The key drivers of where you live and work is beginning to change rapidly as a result of these emerging technologies. For centuries, the cost of distance, which is defined as the cost of moving information, people and goods, has determined where businesses produce and sell and where people live, work, shop and play. The cost of distance has also been the key driver of use and ultimately the value of real estate.
The Cost of Distance is a Disruptive Force
In real estate terms, the phrase “location, location, location” is in fact a representation of the cost of distance. The cost of distance is the reason why companies, like Amazon, FedEx and UPS place their warehouses and distribution points near major transportation routes and why manufacturers place their factories near sea ports, rivers, rail lines, airports and major highways. The need to minimize the cost of distance is the reason why people and businesses cluster around urban areas. Urban cities minimize the cost of moving raw materials, labor and finished goods.

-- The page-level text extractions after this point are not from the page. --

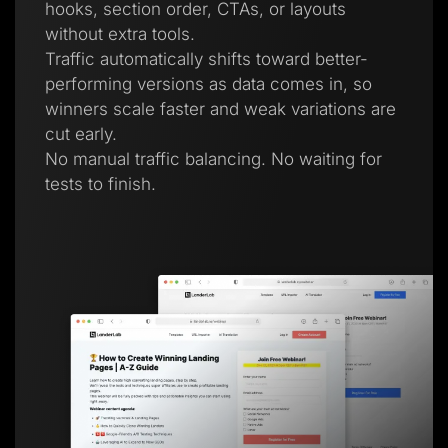
hooks, section order, CTAs, or layouts
without extra tools.
Traffic automatically shifts toward better-
performing versions as data comes in, so
winners scale faster and weak variations are
cut early.
No manual traffic balancing. No waiting for
tests to finish.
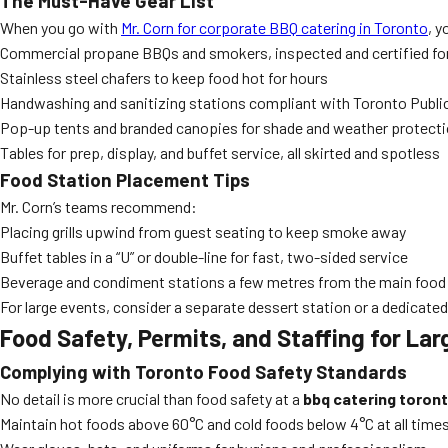
The Must-Have Gear List
When you go with
Mr. Corn for corporate BBQ catering in Toronto
, y
Commercial propane BBQs and smokers, inspected and certified fo
Stainless steel chafers to keep food hot for hours
Handwashing and sanitizing stations compliant with Toronto Publi
Pop-up tents and branded canopies for shade and weather protect
Tables for prep, display, and buffet service, all skirted and spotless
Food Station Placement Tips
Mr. Corn’s teams recommend:
Placing grills upwind from guest seating to keep smoke away
Buffet tables in a “U” or double-line for fast, two-sided service
Beverage and condiment stations a few metres from the main food 
For large events, consider a separate dessert station or a dedicate
Food Safety, Permits, and Staffing for La
Complying with Toronto Food Safety Standards
No detail is more crucial than food safety at a
bbq catering toron
Maintain hot foods above 60°C and cold foods below 4°C at all time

The cost of distance has defined human culture, demographic trends and politics since the beginning of time. If the cost of distance changes, it can disrupt existing patterns of real estate use and value. The decline of the industrial Midwest in the second half of the 20th Century is a good example of what happens when the cost of distance made it more economical for products made in the US to be made overseas. With that came reduced demand for both residential and commercial properties and a long decline in values. The next phase of the cost of distance story could have even more impact on real estate.
What if the Cost of Distance Fell Dramatically Thanks to New Technologies?
Over the next twenty years, the cost of distance will decline dramatically according to several studies. The catalyst for this will be multibillion dollar investments in robotics, 3-D printing, delivery drones, autonomous vehicles and low earth orbit satellites that will sharply erode the cost of moving goods, people and information. It’s likely that manufacturers will produce products locally in small batches with 3-D printing and ship short distances by autonomous vehicles and drones to their final destinations.
As you can imagine, this trend could have significant repercussions. Globally, emerging markets that make goods cheaply to ship to advanced countries will become less important. Cities that are monuments to an economic model based on minimizing the cost of moving raw materials, labor and finished goods could decline in importance. As the cost of distance declines, millions of economic actors will rethink where they invest resources, set up businesses, work and live.
What if Technology Makes Location Irrelevant?
New technologies that are reducing the cost of distance will likely lead to a situation where location is no longer the primary driver of where people live, work and shop. If you’re a real estate investor, you need to be thinking about what impact this trend will have on real estate usage and future value. Where will businesses want to locate if location is no longer dependent on reducing the cost of distance? Where will people want to live if being close to their jobs is no longer necessary? Who and what locations will benefit and what places will be the losers?
The answers to these questions are likely to revolve around quality of life and affordability. Most major cities today have issues with traffic, crime, overcrowding and unaffordability. As a result, the quality of life for most people is not great unless you’re one of the wealthiest one percent. But in North America, there are many secondary and tertiary cities and rural areas where the cost of living and doing business is quite low and access to quality recreation and other amenities is quite high. These could be clues to where the next high growth areas for real estate investors.